初期の開発編集
1960年代、高エネルギー電子ビームによる放射線損傷のため、構造決定法としての透過電子顕微鏡の使用は制限されていた。 科学者たちは、試料を低温で検査すれば、ビームによる放射線損傷を減らせるという仮説を立てた。 液体ヘリウム(-269 ℃、4 K、-452.2 °F)と液体窒素(-195.79 ℃、77 K、-320 °F)が低温媒体として検討された。 1980年、Erwin KnapekとJacques Dubochetは極低温でのビーム損傷に関するコメントを発表し、次のような観察を共有した:
カーボンフィルムにマウントした薄い結晶は4 Kでは室温に比べて30から300倍のビーム耐性があることがわかった… しかし、この結果は再現性がなく、わずか2年後のNature誌に、ビーム耐性が当初の予想より低いことが修正されて発表されました。 1981年、欧州分子生物学研究所のAlasdair McDowallとJacques Dubochetは、クライオ電子顕微鏡の最初の成功例を報告した。 McDowallとDubochetは、親水性の炭素膜に純水をスプレーして薄膜にし、それを低温(77Kに冷却した液体プロパンまたは液体エタン)中に急速に浸した。 アモルファス氷の薄膜の厚さは1μm以下で、電子回折パターンによりアモルファス/ガラス状の氷の存在が確認された。 1984年、Dubochetのグループは、ガラス化したアデノウイルス2型、T4バクテリオファージ、セムリキ森林ウイルス、バクテリオファージCbK、および小胞性口内炎ウイルスの分析により、構造生物学における低温電子顕微鏡の威力を証明しました。
2017年ノーベル化学賞受賞編集
2017年、生体分子を画像化する技術の開発により、Jacques Dubochet, Joachim Frank, Richard Hendersonの3人がノーベル化学賞を受賞しました。
X線結晶学に対抗し得るもの編集
主要記事: X線結晶学2020年10月27日現在、X線結晶学は150494個の生物試料の画像化に使用されており、生物顕微鏡の技術としては圧倒的で、クライオ電子顕微鏡はわずか6016個と大きく水をあけられている。
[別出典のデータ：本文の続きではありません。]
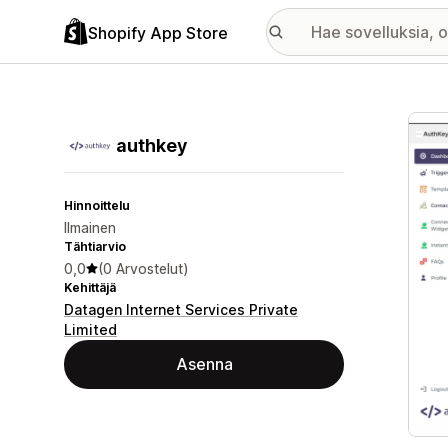
Shopify App Store
Esitt
authkey
Hinnoittelu
Ilmainen
Tähtiarvio
0,0
(0 Arvostelut)
Kehittäjä
Datagen Internet Services Private
Limited
Asenna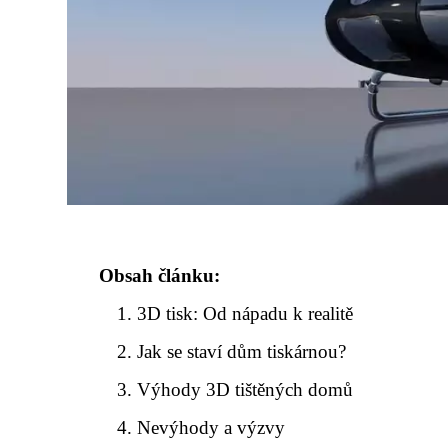
Obsah článku:
3D tisk: Od nápadu k realitě
Jak se staví dům tiskárnou?
Výhody 3D tištěných domů
Nevýhody a výzvy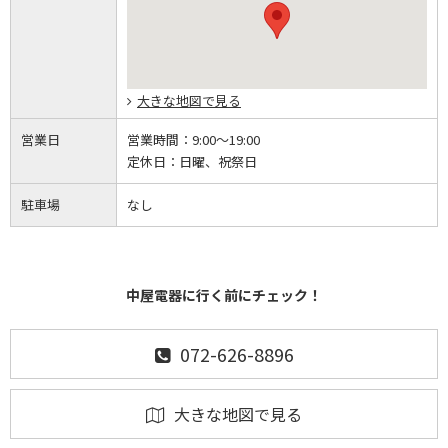
大きな地図で見る
営業日
営業時間：
9:00～19:00
定休日：
日曜、祝祭日
駐車場
なし
中屋電器に行く前にチェック！
072-626-8896
大きな地図で見る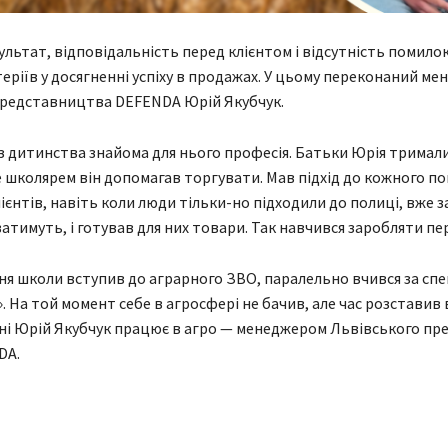
ультат, відповідальність перед клієнтом і відсутність помилок
еріїв у досягненні успіху в продажах. У цьому переконаний ме
представництва DEFENDA Юрій Якубчук.
 дитинства знайома для нього професія. Батьки Юрія тримал
е школярем він допомагав торгувати. Мав підхід до кожного п
ієнтів, навіть коли люди тільки-но підходили до полиці, вже з
атимуть, і готував для них товари. Так навчився заробляти пе
ння школи вступив до аграрного ЗВО, паралельно вчився за сп
». На той момент себе в агросфері не бачив, але час розставив 
одні Юрій Якубчук працює в агро — менеджером Львівського п
DA.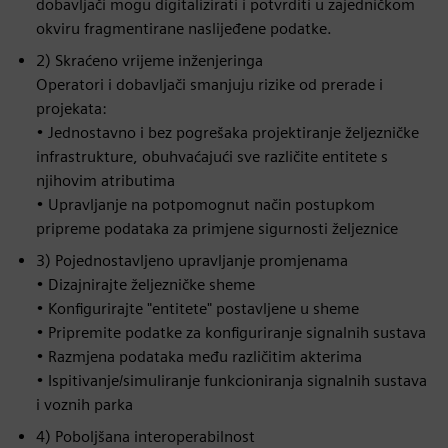
dobavljači mogu digitalizirati i potvrditi u zajedničkom
okviru fragmentirane naslijeđene podatke.
2) Skraćeno vrijeme inženjeringa
Operatori i dobavljači smanjuju rizike od prerade i
projekata:
• Jednostavno i bez pogrešaka projektiranje željezničke
infrastrukture, obuhvaćajući sve različite entitete s
njihovim atributima
• Upravljanje na potpomognut način postupkom
pripreme podataka za primjene sigurnosti željeznice
3) Pojednostavljeno upravljanje promjenama
• Dizajnirajte željezničke sheme
• Konfigurirajte "entitete" postavljene u sheme
• Pripremite podatke za konfiguriranje signalnih sustava
• Razmjena podataka među različitim akterima
• Ispitivanje/simuliranje funkcioniranja signalnih sustava
i voznih parka
4) Poboljšana interoperabilnost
しかし、Natureによると、ケンブリッジ大学の直接電子検出器(しばしば直接検出装置、DDDと呼ばれる)の進歩やSPT labtechによるサンプル作成の自動化により、生物分野での利用が増加し、クライオEMがライバルとなる可能性が出てきたという。
X線結晶構造解析の分解能は結晶の純度によって制限され、これらの試料を作成するには非常に時間がかかり、数ヶ月から数年かかることもあります。 また、結晶化しにくいタンパク質もある。 Cryo-EMの試料作成にはやはり手間がかかりますが、試料を「自然の状態」で観察するため、これらの問題はありません
Proteopediaによると、Protein Data BankでX線結晶構造解析によって達成された分解能の中央値(2019年5月19日現在)は2.0です。05Å、記録上達成された最高分解能(2020年10月27日現在)は0.48Åである。2020年現在、Cryo-EMによって決定されたタンパク質構造の大半は3~4Åという低い分解能であるが、最高のCryo-EM分解能は1.5Åに近づいており、場合によっては分解能において公平なライバルとなる。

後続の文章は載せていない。